### EXERCISE BRIEF:
From the entries below, report how many lines contain the string "define". Give only that number.

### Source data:
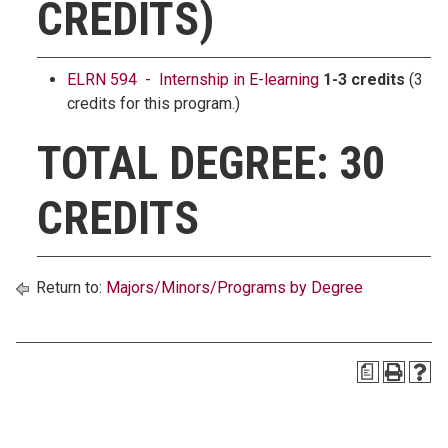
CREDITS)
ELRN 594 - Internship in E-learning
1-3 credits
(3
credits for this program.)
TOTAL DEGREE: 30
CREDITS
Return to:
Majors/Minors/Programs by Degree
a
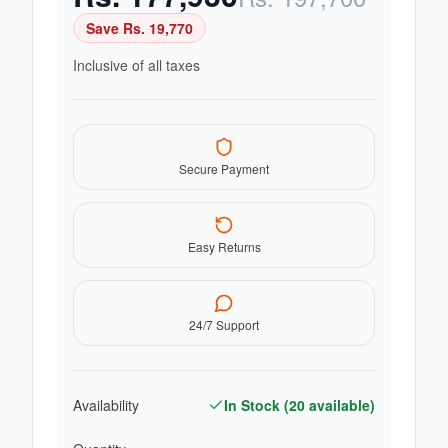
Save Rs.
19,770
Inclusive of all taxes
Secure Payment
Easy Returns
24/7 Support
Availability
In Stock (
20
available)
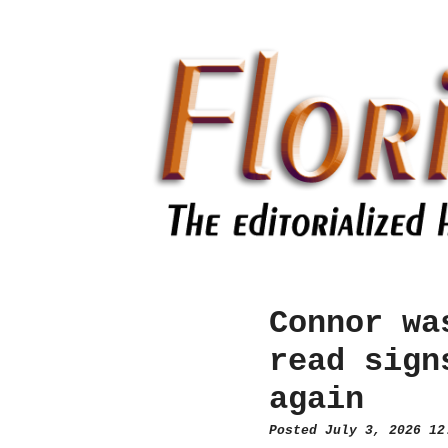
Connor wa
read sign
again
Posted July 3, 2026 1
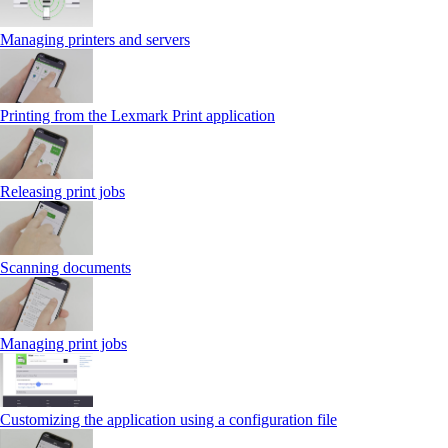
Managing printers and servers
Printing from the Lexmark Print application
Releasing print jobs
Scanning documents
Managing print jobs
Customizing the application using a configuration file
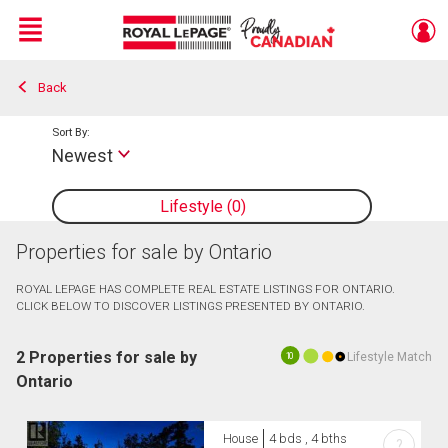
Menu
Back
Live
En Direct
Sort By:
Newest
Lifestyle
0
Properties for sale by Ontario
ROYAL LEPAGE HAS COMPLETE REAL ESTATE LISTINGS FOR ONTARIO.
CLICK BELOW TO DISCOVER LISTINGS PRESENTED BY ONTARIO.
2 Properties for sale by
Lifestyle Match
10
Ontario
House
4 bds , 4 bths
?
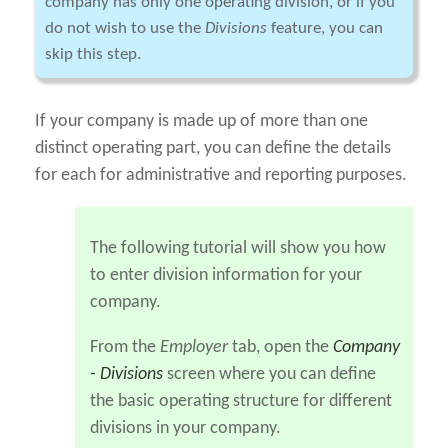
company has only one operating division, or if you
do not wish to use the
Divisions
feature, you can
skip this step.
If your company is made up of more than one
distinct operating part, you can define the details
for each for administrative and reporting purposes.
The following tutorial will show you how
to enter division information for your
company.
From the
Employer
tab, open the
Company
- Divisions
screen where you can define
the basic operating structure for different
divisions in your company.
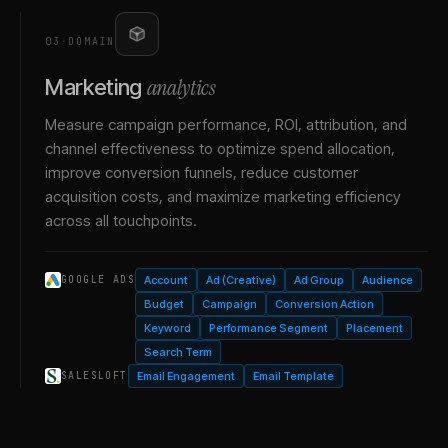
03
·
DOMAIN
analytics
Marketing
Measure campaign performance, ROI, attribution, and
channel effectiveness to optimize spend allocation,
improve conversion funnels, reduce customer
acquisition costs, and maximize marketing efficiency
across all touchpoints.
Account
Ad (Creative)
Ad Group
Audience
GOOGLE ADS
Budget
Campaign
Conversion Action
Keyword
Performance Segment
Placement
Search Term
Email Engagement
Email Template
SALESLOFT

* * *

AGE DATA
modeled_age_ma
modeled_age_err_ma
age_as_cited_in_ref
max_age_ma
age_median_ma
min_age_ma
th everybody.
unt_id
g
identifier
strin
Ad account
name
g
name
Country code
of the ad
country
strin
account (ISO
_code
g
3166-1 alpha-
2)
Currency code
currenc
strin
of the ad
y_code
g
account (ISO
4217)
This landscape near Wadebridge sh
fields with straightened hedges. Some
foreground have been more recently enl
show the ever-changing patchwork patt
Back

### EXERCISE OUTPUT:
2